During the second of those long practice sessions, which India have to get the best out of, Dhoni seemed to have batted to his heart's content, properly against the India quicks, spinners and throwdowns from fielding coach Trevor Penney, and rashly against the low-quality net bowlers India had at their disposal. Just when you thought he was leaving, Dhoni padded up again. Behind his net at the Wanderers stood coach Duncan Fletcher, and CM Dhananjay, the team's analyst, was asked to bring a camera.
The surprise came when the red Kookaburras were brought out. Two days before the first ODI of the tour, Dhoni - a man who loves to stay in the present - spent half an hour doing exclusive Test-match practice, even as others around him played the big hits. With no change of ends and other such delays, you can face a good 10 overs in those 30 minutes. Fletcher remained in constant conversation with Dhoni from behind the net. Dhananjay, who is a decent bowler himself if allowed to bowl from 18 yards, and Penney's throwdowns tested Dhoni. At one point, as the ball began to lose some shine, Dhananjay applied a foreign substance to keep it new.
It seemed to be an exercise in moving forward to cover some of the late movement, and after the end of the session you could hear Fletcher telling Dhoni, "You can also ride the swing and play it late." Dhoni's batting was critical to India's success in the home Tests earlier this year, but he has had a weakness against the moving quick ball when he plays with hard hands outside off and edges through. He has in the past said that that is the way he plays and can't do much about it.
Not on this net session's evidence. At the very least, Dhoni is looking at his batting with much more responsibility now that he is the more experienced batsman in the side. He is possibly looking at himself as more than the declaration batsman or the saviour on the odd occasion that has been.
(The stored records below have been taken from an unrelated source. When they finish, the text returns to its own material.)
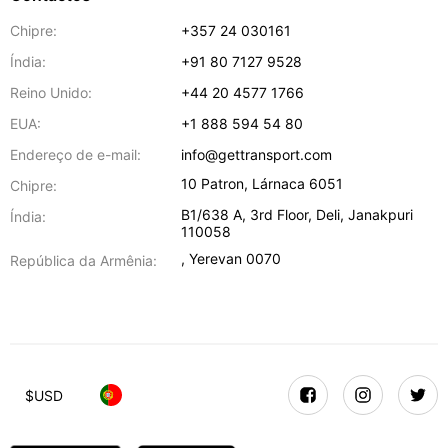
Chipre:
+357 24 030161
Índia:
+91 80 7127 9528
Reino Unido:
+44 20 4577 1766
EUA:
+1 888 594 54 80
Endereço de e-mail:
info@gettransport.com
10 Patron
,
Lárnaca
6051
Chipre:
B1/638 A, 3rd Floor
,
Deli
,
Janakpuri
Índia:
110058
,
Yerevan
0070
República da Armênia:
$
USD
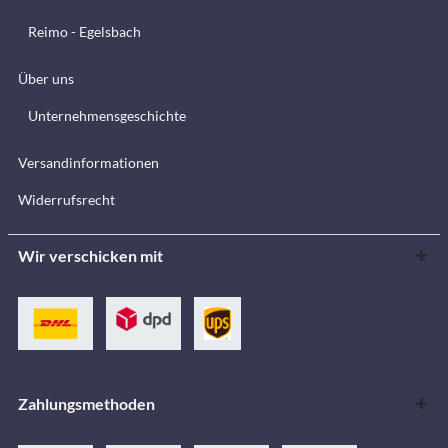
Reimo - Egelsbach
Über uns
Unternehmensgeschichte
Versandinformationen
Widerrufsrecht
Wir verschicken mit
Zahlungsmethoden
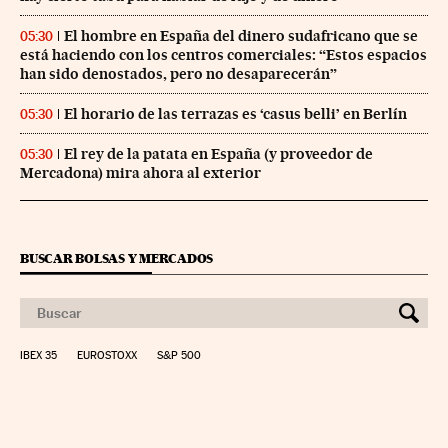
El hombre en España del dinero sudafricano que se
05:30
está haciendo con los centros comerciales: “Estos espacios
han sido denostados, pero no desaparecerán”
El horario de las terrazas es ‘casus belli’ en Berlín
05:30
El rey de la patata en España (y proveedor de
05:30
Mercadona) mira ahora al exterior
BUSCAR BOLSAS Y MERCADOS
IBEX 35
EUROSTOXX
S&P 500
However, this early Test preparation of Dhoni's could have a bigger implication. It was not just Dhoni's batting in India that worked, but it was also the balance his move up to No. 6 provided, with the extra spinner drafted in. There were no tired bowlers around, no soft overs when the ball would become old and take slow turn. Three years ago, in Cape Town, when India had the upper hand in the second innings, their bowlers - playing a third back-to-back Test - lost their sting on day four, although you can't take away from Jacques Kallis' genius that day.
You wondered, though, what if India had an allrounder, like Kallis himself, who could bowl a few fresh overs then. Like the limited preparation time, Dhoni knows there is no proper allrounder in the country. So he combined with Ravindra Jadeja and R Ashwin to kind of contrive one. The natural question was, if he would be able to do the same outside Asia. If he would be confident enough to do so outside Asia. Before leaving Asia, Dhoni kept his cards close to his chest, but didn't rule out a move up to No. 6.
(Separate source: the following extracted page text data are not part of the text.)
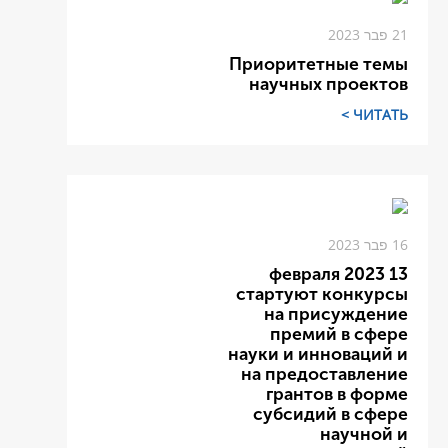
21 פבר 2023
Приоритетные темы
научных проектов
ЧИТАТЬ >
16 פבר 2023
13 февраля 2023
стартуют конкурсы
на присуждение
премий в сфере
науки и инноваций и
на предоставление
грантов в форме
субсидий в сфере
научной и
"Well it's something that we have to go there and decide," Dhoni said. "We have to see the strength of our batting line-up. And at the same time whether four bowlers are good enough to get the opposition out. It's something that we have to weigh out.
"In the last Test match also we played with four bowlers, and Rohit [Sharma] was the one who batted at No. 6. If you see at times five batsmen are not enough, even six are not enough. And if you see the last two Test matches, the No. 6 batsman has had a lot of impact on the game. We will weigh how it is and then decide as to whether 3-1 [bowling] combination is good enough or we have to play with 3-2."
A lot, of course, was going to depend on how Dhoni feels about his batting in the ODIs and in the nets. If he is thinking of not letting "I dare not" wait upon "I would", unlike the cat i' the adage, he is at least spending as much time preparing as he can.